Title: Expecting Better
Author: Emily Oster
Rating Out of 5: 3.5 (Liked this)
My Bookshelves: Medical, Non-fiction, Pregnancy
Dates read: 17th August – 25th September 2021
Format: Non-fictional text, Novel
Publisher: Orion Spring
5th sentence, 74th page: In one study the miscarriage rate was 4.4 percent for women under 20, 6.7 percent for women 20 to 35 and almost 19 percent for women over 35.
Award-winning economist Emily Oster debunks myths about pregnancy to empower women while they’re expecting.
When Oster was expecting her first child, she felt powerless to make the right decisions for her pregnancy, so she drew on her own experience and went in search of the real facts – by using an economist’s tool.
In Expecting Better she overturns standard recommendations for:
- bed rest
She also puts into context the blanket guidelines for antenatal testing, weight gain, risks of pregnancy over the age of thirty-five, and nausea, among others.
This was an incredibly unique take and spin on the whole pregnancy thing. Most of the time it out and out disagreed with what we see as the conventional wisdom. And, whilst I may not agree with everything in this, I was most definitely intrigued with the ideas and discussions set forth.
Although I didn’t necessarily agree with everything in this book, I did love how the evidence was presented. That, and the fact that as Oster pointed out, everyone has different cost / benefit analyses and so should be equally educated.

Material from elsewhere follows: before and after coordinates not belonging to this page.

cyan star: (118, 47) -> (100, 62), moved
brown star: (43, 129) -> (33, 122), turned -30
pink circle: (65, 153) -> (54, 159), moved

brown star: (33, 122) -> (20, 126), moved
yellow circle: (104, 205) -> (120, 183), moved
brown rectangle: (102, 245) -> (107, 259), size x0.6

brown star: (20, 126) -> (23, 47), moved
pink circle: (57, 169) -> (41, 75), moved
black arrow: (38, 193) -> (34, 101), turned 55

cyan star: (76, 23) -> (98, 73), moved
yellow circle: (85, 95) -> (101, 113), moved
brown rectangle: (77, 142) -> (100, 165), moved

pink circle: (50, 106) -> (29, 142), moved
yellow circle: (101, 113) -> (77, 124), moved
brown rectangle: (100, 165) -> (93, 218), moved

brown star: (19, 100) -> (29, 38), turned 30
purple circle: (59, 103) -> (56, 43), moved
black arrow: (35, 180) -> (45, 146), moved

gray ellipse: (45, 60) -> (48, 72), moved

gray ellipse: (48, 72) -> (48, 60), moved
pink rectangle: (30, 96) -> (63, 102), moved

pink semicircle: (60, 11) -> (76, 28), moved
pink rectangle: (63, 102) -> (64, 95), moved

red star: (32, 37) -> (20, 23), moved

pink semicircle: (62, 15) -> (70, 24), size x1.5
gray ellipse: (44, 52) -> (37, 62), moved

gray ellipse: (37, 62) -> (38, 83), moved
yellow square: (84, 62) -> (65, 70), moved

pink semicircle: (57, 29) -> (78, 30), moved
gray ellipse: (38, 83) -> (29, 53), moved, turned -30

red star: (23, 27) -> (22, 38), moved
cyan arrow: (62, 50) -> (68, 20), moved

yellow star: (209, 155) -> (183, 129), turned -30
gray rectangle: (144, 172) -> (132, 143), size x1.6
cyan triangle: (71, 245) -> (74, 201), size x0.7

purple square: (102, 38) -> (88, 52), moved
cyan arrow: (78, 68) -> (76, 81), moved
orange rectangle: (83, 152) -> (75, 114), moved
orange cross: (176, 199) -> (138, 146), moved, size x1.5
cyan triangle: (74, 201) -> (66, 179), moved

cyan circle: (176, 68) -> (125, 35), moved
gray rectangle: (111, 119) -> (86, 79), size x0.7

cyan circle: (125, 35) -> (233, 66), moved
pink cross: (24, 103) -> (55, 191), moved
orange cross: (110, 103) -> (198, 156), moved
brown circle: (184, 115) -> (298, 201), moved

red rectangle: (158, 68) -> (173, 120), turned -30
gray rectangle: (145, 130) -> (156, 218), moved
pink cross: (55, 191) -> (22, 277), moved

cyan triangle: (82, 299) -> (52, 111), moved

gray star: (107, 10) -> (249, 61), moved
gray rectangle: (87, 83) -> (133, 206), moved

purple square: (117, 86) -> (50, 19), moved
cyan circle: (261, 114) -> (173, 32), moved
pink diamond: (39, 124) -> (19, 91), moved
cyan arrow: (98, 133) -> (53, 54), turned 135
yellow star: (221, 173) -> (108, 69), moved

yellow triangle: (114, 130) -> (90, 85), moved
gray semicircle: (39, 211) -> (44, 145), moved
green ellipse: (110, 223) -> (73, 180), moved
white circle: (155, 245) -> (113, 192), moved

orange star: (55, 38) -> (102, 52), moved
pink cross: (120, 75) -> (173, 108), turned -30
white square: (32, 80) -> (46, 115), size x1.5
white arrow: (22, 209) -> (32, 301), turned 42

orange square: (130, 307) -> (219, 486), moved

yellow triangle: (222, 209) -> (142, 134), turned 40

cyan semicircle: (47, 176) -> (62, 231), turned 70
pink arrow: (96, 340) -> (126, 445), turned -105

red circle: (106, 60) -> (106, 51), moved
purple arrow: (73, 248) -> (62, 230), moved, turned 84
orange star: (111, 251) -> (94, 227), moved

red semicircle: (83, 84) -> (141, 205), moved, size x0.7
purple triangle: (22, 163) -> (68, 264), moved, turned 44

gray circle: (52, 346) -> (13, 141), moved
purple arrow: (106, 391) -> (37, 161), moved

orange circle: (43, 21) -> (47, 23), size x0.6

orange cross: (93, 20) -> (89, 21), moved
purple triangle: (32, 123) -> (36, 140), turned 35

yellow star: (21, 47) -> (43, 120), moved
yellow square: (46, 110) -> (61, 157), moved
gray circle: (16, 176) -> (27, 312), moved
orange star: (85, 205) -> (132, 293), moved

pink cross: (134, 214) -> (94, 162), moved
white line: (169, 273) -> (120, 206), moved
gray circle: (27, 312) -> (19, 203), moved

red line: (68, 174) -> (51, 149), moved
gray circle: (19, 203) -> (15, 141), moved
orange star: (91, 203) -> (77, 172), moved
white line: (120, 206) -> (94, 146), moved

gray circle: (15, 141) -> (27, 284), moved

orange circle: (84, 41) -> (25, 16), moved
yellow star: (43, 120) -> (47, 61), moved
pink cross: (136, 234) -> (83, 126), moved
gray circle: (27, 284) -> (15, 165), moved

It also made me feel better about the little bit of caffeine I consume every week in my one or two coffees… that alone made me incredibly happy.
I also loved that throughout this Oster used numbers to weigh up the evidence. I may not be great at doing statistical analysis, but I am good at understanding it and using this to weigh up my decision making. In fact, there’s been a few more controversial topics / decisions in my pregnancy which have used pretty much the same system.
All in all, I found this to be a very, very worthwhile buy. As I said, there were some things I just didn’t agree with, but as Oster points out, she looked at the numbers and made her decision. I (or her friends) look at them and make another choice. It certainly made me feel a lot more settled and comfortable in my pregnancy decision making.